NORMAN — As Oklahoma lined up to try and keep Baylor from notching a two-point conversion and pulling to within one score late in Saturday's game, a cheer went up from the top of Section 32.
Nothing had happened on the field.
But something had on another one.
The Sooner fans sitting high in that lower-bowl section could see televisions in the suites above them, televisions that were tuned to the Alabama-Texas A&M game. When the Aggies intercepted the Crimson Tide and scored the season's biggest upset, folks erupted.

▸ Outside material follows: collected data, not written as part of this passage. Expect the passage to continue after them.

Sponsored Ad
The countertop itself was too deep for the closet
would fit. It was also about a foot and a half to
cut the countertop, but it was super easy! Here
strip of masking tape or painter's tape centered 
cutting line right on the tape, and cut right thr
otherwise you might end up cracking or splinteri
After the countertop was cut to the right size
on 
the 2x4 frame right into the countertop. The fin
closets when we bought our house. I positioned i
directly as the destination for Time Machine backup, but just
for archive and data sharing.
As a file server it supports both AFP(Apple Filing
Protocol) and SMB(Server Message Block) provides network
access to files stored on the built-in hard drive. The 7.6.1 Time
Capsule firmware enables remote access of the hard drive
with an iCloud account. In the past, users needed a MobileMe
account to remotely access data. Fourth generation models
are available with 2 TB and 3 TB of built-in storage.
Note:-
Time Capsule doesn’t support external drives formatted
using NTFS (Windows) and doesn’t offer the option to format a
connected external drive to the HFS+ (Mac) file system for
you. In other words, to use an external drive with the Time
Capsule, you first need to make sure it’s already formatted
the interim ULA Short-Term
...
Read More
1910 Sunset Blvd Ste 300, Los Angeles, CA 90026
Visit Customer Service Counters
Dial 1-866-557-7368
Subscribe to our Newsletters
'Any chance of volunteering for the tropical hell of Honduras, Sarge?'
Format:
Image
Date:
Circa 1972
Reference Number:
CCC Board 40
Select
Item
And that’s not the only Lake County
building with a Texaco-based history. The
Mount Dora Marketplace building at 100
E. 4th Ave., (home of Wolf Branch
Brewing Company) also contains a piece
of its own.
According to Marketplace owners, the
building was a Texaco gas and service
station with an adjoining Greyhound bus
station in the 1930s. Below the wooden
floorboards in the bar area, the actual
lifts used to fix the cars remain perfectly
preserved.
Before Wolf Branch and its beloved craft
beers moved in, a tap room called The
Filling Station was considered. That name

The national title picture continues to come into focus, and it looks more and more like the Big 12 is going to have two teams in the BCS bowls. But on a night that OU won 42-34 and struggled to put away Baylor — the Sooners didn't keep the Bears from converting that two-point try and needed to recover an onside kick in the game's final minutes — you have to wonder if OU is going to get one of those BCS spots.
The assumption has been that OU would win out.
Play again like it did Saturday, though, and that isn't the foregone conclusion that we thought.
“I feel like we just need to push,” Sooner tailback Damien Williams said. “Everybody just keep pushing as a team.”
OU didn't seem to do that Saturday. There was no sizzle. There was no spark.
Sooner coach Bob Stoops called it a good solid win.
I can buy that.
But against a Baylor team that lost to TCU by four touchdowns and Iowa State by two touchdowns, OU was expected to have more than a good solid win.
It was supposed to blow the Bears' doors off.
That didn't happen.
It was primarily because of the Sooner defense, which as been spectacular all season. Even though the Sooners held the Bears to a season-low 424 yards of offense, they gave up 252 yards rushing. That's a big number for any defense to surrender, but for a defense that's been as good as OU's, it's big and shocking.
“The way we had to defend them with the pass,” Stoops said, “we knew we'd pay for it on the run.”
And the Sooners did.
Even though Bob tried to explain the rushing numbers as a necessary evil of defending Baylor's passing game, Brother Mike and his marauding horde of defenders said the total was unacceptable.
Only Texas and Kansas allowed Baylor more rushing yards this season, and I'm pretty sure no one in crimson and cream wants their defense compared to those two.
The big rushing number wasn't the only problem for the Sooners. There were wide open receivers running behind the secondary. There were five red-zone scores on five red-zone opportunities. There were 11 of 20 third-down conversions.